Top-ranked senior Carolina Moreno notched her third CCC title in the 131-pound bracket, while three more Raiders — top seeds Jasmine Howard (117 pounds), Bailey Dennis (180) and Kat Hingano (207) — became first time champions. SOU, ranked No. 5 in the final NAIA poll, accumulated 166 ½ points, and No. 4 Providence (Mont.) landed on 162 ½.
Providence also produced four individual champions, but SOU had one more finalist than the Argos with Emma Baertlein (110), Marissa Kurtz (117), Quilaztli Miguel-Lapham (160) and Lillian Gradillas-Flores (180) leaving as runners-up. Malia Welch (124) and Eliza Goodwin (131) clinched All-CCC honors in third place, and Kaylee Annis (124) earned an automatic NAIA Championship qualifying bid by winning a true-fourth-place match.

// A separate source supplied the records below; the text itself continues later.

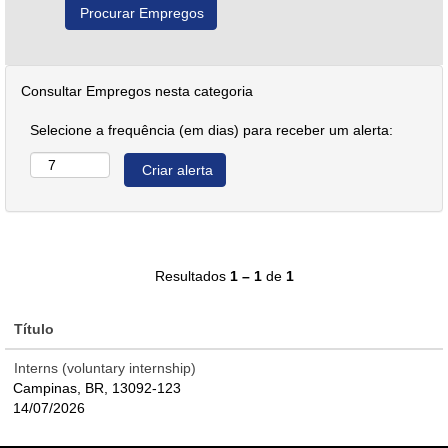
Consultar Empregos nesta categoria
Selecione a frequência (em dias) para receber um alerta:
Resultados
1 – 1
de
1
Título
Interns (voluntary internship)
Campinas, BR, 13092-123
14/07/2026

All eight of the Raiders’ first- and second-place individuals performed true to seeds. Their minor upset of the Argos was completed thanks in large part to Goodwin and 145-pounder Holland Wieber, neither of whom were among the CCC’s top-six in their weight classes entering the tournament. Goodwin, after winning by fall in the consolation semifinals, upset EOU’s No. 3 seed, Anna Rodriguez, with a first-round pin in her third-place match. Wieber provided the biggest points swing in her consolation semifinal with a first-round pin to knock off Providence’s No. 14-ranked Esther Han.
The Raiders padded their point total with 12 total pins compared to Providence’s five. Howard — the No. 7-ranked 117-pounder who joined SOU midseason after becoming a national finalist last year at Texas Wesleyan — was the only wrestler at the tournament with three of them, getting Providence’s No. 11 Alicia Frank in the semis and one of her teammates, Kurtz, in the championship.
Moreno, the three-time national champion, continued her unbeaten season with a technical-fall shutout and two falls. She pinned No. 8 Paige Respicio of Providence in her final.
Dennis also won her final against a teammate, Gradillas-Flores, by tiebreaker criteria in a 6-6 decision. Hingano needed only one win to claim the 207 title, pinning Fernanda Canedo of Westcliff (Calif.) in 1:19.
Goodwin, Gradillas-Flores and Wieber were the only Raiders who didn’t get automatic national qualifying bids, which were allocated based on the number of top-17 wrestlers per weight class. All three are strong candidates to be among 32 recipients of at-large bids, which will be announced Tuesday.
SOU competes at the NAIA Championships March 14-15 in Park City, Kan.